Work task: Your task is to find every line of the listing that includes "nuage" and copy it.

··········

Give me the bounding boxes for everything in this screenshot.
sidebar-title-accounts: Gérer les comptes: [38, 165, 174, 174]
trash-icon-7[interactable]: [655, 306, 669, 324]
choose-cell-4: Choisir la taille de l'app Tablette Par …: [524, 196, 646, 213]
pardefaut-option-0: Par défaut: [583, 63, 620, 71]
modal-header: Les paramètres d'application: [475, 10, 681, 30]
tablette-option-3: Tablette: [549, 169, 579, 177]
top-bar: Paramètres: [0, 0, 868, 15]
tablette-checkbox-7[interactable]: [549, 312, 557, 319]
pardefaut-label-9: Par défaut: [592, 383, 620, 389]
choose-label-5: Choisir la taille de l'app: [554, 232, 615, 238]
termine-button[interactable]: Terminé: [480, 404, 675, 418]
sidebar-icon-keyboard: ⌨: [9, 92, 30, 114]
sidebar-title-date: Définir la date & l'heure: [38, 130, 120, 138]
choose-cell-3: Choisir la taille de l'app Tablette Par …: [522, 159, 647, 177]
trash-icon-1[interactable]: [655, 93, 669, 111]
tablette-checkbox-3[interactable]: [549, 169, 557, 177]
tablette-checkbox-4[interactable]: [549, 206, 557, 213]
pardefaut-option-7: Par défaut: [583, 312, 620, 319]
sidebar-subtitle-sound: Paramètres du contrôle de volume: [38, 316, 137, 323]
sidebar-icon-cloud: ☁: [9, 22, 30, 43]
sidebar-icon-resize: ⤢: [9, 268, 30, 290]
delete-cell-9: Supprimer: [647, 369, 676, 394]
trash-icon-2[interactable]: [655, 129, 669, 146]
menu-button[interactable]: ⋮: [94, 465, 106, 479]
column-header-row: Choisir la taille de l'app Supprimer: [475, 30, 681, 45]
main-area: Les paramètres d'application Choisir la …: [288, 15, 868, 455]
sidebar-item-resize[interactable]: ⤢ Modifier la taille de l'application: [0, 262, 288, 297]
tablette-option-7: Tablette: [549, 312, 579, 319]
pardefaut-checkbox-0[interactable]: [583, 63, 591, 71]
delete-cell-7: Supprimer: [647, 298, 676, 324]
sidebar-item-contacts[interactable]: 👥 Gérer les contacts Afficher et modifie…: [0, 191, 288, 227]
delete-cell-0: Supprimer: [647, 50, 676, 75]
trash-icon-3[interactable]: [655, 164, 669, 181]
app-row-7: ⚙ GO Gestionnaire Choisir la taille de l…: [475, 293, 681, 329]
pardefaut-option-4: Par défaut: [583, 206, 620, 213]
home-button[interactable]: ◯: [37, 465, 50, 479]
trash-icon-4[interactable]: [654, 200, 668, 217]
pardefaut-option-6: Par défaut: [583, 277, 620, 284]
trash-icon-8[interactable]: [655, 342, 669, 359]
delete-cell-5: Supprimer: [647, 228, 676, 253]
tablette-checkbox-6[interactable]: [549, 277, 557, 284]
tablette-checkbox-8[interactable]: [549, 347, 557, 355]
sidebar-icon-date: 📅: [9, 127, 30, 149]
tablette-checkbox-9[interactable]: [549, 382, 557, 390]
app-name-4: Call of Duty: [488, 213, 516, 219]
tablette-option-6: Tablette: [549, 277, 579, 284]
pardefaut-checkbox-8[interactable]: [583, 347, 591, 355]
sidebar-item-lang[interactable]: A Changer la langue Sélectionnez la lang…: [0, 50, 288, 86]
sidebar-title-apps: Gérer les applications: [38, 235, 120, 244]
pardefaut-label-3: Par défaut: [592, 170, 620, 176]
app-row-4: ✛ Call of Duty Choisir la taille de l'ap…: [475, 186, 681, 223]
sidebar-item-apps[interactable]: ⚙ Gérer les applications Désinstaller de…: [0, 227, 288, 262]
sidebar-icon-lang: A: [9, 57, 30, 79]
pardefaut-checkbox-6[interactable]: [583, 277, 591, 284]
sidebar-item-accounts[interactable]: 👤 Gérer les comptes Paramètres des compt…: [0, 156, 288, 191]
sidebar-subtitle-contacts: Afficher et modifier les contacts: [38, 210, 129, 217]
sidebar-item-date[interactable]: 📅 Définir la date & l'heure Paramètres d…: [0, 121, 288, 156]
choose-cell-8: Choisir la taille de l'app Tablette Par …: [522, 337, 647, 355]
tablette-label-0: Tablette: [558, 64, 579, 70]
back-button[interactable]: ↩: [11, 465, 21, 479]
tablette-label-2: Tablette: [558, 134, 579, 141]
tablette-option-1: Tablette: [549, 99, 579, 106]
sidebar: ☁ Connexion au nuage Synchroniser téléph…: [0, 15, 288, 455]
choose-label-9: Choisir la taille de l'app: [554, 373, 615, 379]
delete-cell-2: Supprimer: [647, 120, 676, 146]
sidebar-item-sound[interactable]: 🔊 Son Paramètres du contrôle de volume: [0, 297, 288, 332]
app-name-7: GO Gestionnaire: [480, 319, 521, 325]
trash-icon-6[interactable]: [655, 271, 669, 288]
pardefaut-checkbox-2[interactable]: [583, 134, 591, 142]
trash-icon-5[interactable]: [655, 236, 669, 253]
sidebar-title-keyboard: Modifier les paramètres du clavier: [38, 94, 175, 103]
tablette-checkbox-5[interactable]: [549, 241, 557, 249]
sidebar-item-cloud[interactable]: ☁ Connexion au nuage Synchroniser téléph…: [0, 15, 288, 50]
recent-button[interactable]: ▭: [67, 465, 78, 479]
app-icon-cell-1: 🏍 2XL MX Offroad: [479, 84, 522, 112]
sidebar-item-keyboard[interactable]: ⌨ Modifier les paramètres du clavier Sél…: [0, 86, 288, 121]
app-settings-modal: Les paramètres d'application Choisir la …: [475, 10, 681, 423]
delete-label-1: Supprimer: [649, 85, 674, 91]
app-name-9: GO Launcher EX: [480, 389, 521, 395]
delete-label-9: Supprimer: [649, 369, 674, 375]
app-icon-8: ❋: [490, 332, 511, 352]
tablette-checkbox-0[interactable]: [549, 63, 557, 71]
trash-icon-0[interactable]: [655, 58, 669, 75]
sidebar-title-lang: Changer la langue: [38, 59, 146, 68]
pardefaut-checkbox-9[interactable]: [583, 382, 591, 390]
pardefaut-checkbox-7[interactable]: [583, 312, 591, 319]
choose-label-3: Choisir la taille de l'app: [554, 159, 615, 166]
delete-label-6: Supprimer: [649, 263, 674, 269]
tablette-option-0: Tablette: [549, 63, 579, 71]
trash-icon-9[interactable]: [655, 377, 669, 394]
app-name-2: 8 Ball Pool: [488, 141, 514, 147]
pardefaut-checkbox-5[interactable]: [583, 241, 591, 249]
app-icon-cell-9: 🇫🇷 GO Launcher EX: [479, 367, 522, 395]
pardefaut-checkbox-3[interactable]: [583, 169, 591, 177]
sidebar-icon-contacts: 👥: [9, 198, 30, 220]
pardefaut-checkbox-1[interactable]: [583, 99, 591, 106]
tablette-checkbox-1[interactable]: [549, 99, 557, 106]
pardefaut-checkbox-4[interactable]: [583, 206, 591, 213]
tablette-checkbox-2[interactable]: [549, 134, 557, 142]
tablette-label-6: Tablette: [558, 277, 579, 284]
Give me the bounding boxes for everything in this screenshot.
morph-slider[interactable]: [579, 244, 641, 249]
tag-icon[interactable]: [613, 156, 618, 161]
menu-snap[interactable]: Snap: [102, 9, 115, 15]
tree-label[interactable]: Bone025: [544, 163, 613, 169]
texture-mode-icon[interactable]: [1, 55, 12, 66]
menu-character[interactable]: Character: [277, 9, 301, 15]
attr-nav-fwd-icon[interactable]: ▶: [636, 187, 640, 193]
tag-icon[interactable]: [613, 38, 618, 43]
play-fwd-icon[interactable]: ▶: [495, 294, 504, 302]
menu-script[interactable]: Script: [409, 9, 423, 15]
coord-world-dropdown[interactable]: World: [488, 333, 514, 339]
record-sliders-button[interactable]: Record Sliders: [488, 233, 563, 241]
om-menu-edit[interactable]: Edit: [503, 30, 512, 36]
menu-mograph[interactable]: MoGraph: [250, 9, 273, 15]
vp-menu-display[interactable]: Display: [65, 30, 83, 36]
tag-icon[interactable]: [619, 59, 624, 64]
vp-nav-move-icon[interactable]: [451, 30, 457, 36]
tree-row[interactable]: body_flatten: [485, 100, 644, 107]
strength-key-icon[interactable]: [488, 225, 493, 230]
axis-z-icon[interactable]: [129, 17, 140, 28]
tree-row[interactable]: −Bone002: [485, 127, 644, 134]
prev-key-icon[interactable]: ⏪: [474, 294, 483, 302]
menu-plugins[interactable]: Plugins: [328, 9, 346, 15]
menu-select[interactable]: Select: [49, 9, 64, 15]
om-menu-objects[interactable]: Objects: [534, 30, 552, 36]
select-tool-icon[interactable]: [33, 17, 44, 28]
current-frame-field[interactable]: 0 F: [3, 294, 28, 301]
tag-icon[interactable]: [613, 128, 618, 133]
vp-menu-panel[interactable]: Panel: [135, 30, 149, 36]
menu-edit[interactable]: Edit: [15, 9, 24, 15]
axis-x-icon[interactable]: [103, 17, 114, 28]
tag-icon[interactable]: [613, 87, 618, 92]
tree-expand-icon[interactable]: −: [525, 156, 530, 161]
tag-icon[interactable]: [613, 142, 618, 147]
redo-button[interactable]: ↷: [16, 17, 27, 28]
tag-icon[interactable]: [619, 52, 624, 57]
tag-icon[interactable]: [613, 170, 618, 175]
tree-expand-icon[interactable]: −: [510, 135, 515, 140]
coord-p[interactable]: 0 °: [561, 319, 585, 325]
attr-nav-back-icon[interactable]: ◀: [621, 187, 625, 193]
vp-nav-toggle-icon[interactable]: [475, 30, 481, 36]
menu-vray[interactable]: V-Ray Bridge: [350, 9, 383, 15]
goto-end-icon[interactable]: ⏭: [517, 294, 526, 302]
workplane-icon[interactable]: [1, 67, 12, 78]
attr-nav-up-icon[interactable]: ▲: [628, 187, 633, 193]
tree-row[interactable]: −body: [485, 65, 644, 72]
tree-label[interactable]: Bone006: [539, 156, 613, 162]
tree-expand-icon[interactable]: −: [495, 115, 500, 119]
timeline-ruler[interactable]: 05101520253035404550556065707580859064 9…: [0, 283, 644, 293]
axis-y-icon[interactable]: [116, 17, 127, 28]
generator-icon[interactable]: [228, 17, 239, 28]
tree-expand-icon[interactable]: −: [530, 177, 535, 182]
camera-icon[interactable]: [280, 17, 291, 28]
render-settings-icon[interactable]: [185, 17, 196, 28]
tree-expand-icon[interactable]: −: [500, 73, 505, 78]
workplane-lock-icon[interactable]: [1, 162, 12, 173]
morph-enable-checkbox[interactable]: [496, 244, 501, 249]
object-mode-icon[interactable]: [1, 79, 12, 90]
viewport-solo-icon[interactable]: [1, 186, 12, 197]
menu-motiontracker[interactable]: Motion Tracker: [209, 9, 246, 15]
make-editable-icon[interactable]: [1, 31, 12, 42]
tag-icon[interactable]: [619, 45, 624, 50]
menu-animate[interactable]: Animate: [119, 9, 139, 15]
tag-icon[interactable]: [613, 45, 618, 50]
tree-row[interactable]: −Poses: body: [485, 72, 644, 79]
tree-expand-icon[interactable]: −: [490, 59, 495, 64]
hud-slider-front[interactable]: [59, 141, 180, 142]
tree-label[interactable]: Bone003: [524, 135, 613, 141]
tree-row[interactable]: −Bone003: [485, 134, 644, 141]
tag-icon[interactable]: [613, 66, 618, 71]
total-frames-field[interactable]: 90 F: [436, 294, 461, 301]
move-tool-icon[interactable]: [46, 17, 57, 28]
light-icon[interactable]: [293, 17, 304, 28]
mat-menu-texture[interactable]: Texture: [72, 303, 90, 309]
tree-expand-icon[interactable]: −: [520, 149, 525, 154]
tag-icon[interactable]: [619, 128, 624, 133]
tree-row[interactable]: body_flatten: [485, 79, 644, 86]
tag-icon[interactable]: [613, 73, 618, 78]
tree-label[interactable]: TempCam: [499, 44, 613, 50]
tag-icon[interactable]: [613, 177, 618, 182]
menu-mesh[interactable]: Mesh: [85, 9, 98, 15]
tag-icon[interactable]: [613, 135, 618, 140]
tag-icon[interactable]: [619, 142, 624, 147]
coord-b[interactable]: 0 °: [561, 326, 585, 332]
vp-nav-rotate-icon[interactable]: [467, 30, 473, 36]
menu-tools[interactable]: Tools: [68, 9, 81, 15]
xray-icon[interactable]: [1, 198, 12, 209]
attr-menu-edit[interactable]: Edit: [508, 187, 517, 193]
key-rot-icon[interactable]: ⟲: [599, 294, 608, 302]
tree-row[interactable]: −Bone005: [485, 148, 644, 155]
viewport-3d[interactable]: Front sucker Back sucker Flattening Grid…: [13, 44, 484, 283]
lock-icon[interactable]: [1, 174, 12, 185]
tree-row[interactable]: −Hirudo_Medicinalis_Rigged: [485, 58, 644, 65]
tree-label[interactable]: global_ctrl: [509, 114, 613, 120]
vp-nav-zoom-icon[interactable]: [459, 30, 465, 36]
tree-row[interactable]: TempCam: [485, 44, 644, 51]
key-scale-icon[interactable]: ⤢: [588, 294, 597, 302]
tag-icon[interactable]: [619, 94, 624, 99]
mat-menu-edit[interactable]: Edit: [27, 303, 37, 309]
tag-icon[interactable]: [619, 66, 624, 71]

··········

Task solution:
sidebar: ☁ Connexion au nuage Synchroniser téléph…: [0, 15, 288, 455]
sidebar-item-cloud[interactable]: ☁ Connexion au nuage Synchroniser téléph…: [0, 15, 288, 50]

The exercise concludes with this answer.